I am a proud Jew. I am also a 38-year-old quadriplegic with asthma. Millions of Americans – myself included – are at high risk from the virus and from medical rationing. Sadly, the de facto devaluation of disabled lives in healthcare is nothing new, but there is a current push to make it policy. It is always hard to determine the best way to allocate scarce resources, but Jewish tradition teaches that every life is of incalculable worth. Doctors will have to make enough tough choices, about who is likely to survive, and already will have to make the terrible judgment about who can survive without say, a ventilator, and who will die even if they have one.
Let us not compound this challenge by asking our doctors to place subjective value on individual lives, both because it is unfair to them and because any such subjectivity would necessarily disadvantage those whose life experience is very different from that of the doctor, including people with disabilities. After accounting for likelihood of survival, first-come first-served is the only rational way to decide between two lives of incalculable value.
So, the question becomes, how can we as Jews ensure that this injustice and others do not become reality in this crisis. Philanthropists have a major opportunity to help with innovation and quick resources. Still, while on a call with the Jewish Funders Network today, we learned that more than a billion and a half dollars has gone from philanthropy to deal with the crisis, our elected officials are about to vote again on a measure of more than a TRILLION and a half dollars. Yes, that is trillion with a T.
We must raise our voices to help those in power understand what is right. There are three important steps that our government leaders can take right now to ensure people with chronic health conditions and disabilities – who make up nearly 20 percent of the population in the United States, including millions who are immunocompromised – are not left behind. Please consider raising your voices in the pursuit of justice to share them:
- Ensure Equal Healthcare Priority for People with Disabilities – As the crisis intensified in Italy, the government response to the strain on the healthcare system was to systematically ration healthcare away from people with disabilities. This approach is already illegal under American law, but it still happens nonetheless. In this time of crisis, the U.S. Departments of Health & Human Services and Justice, collectively responsible for safeguarding the rights of people with disabilities under the law, need to send a clear message to hospitals, reminding them to treat people with disabilities equally.
- Ensure That Short-Term Help Doesn’t Do Long Term Harm – Salutatory efforts already are underway to provide financial assistance to the people hardest hit by the impact of this crisis, as well as other payments to stimulate the economy. It is critical that this extra income not interrupt access to lifesaving services for people with disabilities, as people with disabilities may lose these services if they have more than $2,000 saved. Many people with disabilities recommend a temporary suspension of both asset caps and income limits as they apply to SSI, Medicare and Medicaid for the duration of the crisis, lest short-term generosity imperil critical benefits. Similarly, numerous disability groups point out that it is important to avoid efforts like the current proposed provision requesting waiver proposals from the Secretary of Education to divert IDEA funding to fund the coronavirus response. This short-term measure could have devastating long-term impacts for the millions of American students that rely on this funding for their very futures.

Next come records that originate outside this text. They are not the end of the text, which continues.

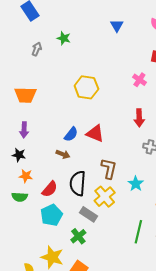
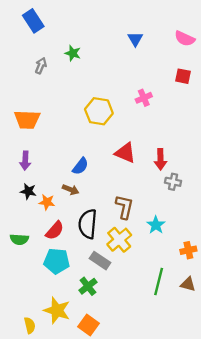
pink cross: (139, 80) -> (144, 98), moved, turned 32
red arrow: (139, 118) -> (160, 159), moved
red triangle: (95, 133) -> (125, 153), moved
black star: (19, 155) -> (28, 191), moved
orange star: (26, 176) -> (47, 202), moved
cyan pentagon: (52, 215) -> (57, 261), turned 30

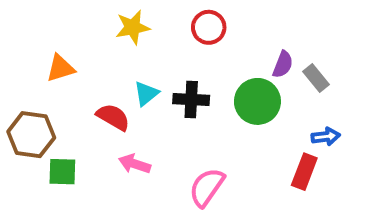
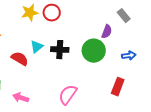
red circle: (209, 27) -> (52, 13), moved
gray rectangle: (316, 78) -> (124, 16), moved
blue arrow: (326, 137) -> (129, 56), moved
pink arrow: (135, 164) -> (21, 98), moved

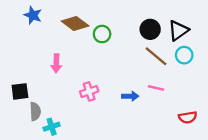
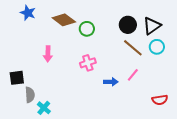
pink line: (156, 88) -> (133, 75), turned -64
pink cross: (89, 91) -> (88, 63), moved
cyan cross: (52, 127) -> (44, 108), turned -32

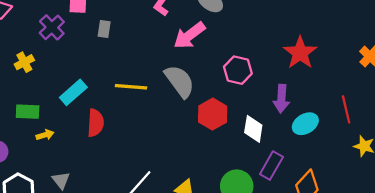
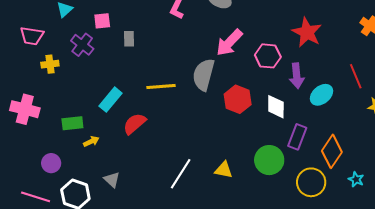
pink arrow: (189, 35) -> (229, 43), moved
yellow cross: (24, 62) -> (50, 64), moved, turned 30
pink hexagon: (238, 70) -> (268, 56), moved
gray semicircle: (180, 81) -> (204, 75), turned -120
red semicircle: (95, 123) -> (135, 124), turned -125

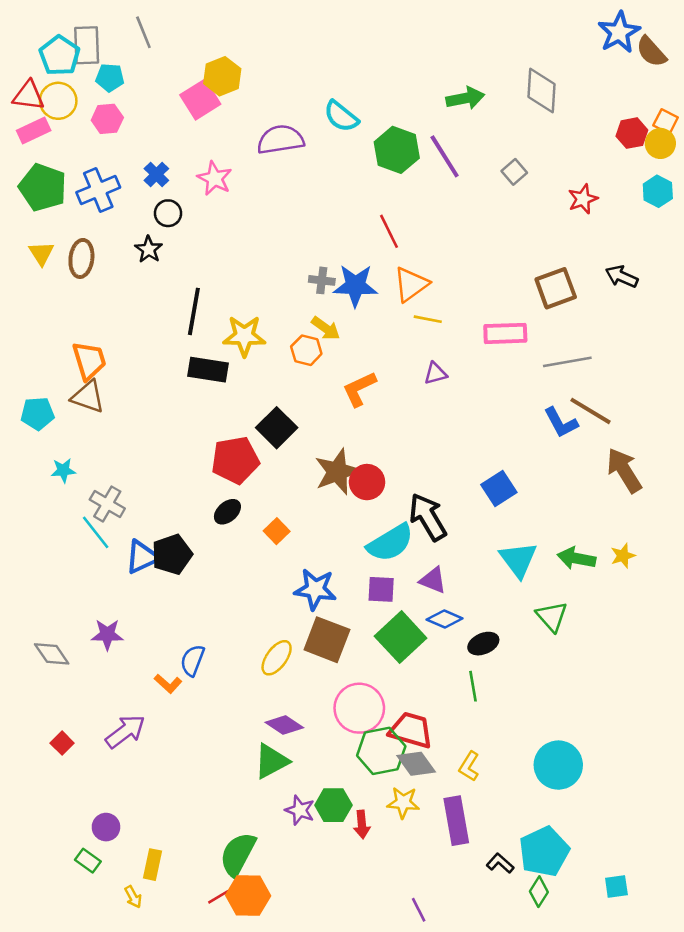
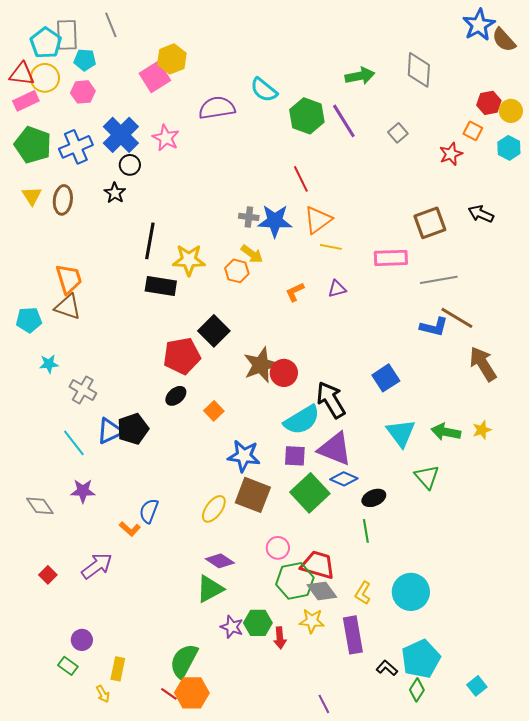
orange square: (666, 121) -> (473, 131), moved
blue cross: (156, 174) -> (121, 135), size x1.8
orange L-shape: (359, 389) -> (295, 292), moved, size x0.7
blue L-shape: (561, 423) -> (434, 327), turned -48
cyan line: (96, 532) -> (74, 443), moved
purple triangle: (433, 580) -> (335, 449), size x1.6
pink circle: (359, 708) -> (278, 548), size x0.6
cyan circle: (558, 765) -> (411, 592), moved
cyan square: (616, 887) -> (477, 686), turned -30
red line: (218, 897) -> (169, 694), turned 66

- Ensure People with Disabilities Have the Supplies They Need in This Time of Quarantine – The realities of quarantine efforts to keep the community safe have fundamentally changed access to food and necessities. Prescription drug and nutrition programs need immediate changes, including an expansion to allow for 90-day supplies of critical medication, to make sure that people with disabilities have the food and medicine that they need in times of crisis. Furthermore, when individuals with disabilities are diagnosed with COVID-19, it is important they can return home when they no longer require hospitalization. In New York, for example. “developmentally disabled patients with the novel coronavirus are remaining in local hospitals past the point of medical necessity because the residential programs that care for them are not equipped to bring them home safely.”
Just these steps are of incalculable worth, and yet, if you would like to get more deeply involved, there is no shortage of issues to pursue. For example, many official press conferences of governors, mayors, county executives, etc., almost always have included an ASL interpreter; this has not been the case, however, with the President’s briefings to the nation during recent days.
Our organization is one of many on the front lines and we need many allies. And let us be a strong ally to you. For example, as you make your meetings virtual, RespectAbility is available to help you make those convenings accessible to people with disabilities who are deaf and/or blind. Likewise, we can provide additional information on the above and related topics, as well as others so that you can lend your voice to ensure that everyone weathers this crisis as well as possible, including the 60 million people with disabilities.